[Saved data entries]
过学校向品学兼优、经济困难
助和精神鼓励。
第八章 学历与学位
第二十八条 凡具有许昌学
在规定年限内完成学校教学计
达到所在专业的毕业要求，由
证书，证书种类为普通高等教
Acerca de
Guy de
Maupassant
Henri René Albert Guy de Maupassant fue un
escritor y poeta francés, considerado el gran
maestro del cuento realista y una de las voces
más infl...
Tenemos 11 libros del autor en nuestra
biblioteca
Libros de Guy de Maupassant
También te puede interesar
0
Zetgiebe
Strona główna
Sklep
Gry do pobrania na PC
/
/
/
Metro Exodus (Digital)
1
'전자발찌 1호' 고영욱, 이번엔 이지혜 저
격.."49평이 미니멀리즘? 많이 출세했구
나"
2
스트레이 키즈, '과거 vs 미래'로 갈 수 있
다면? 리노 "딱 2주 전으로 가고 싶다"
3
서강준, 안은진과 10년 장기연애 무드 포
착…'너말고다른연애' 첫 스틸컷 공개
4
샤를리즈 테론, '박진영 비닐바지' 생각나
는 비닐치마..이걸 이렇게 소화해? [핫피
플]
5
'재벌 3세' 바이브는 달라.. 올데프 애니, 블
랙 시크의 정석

- TASK PROMPT
Please go through the entries and show every line with the word "Maupassant".

- TASK ANSWER
Maupassant
Henri René Albert Guy de Maupassant fue un
Libros de Guy de Maupassant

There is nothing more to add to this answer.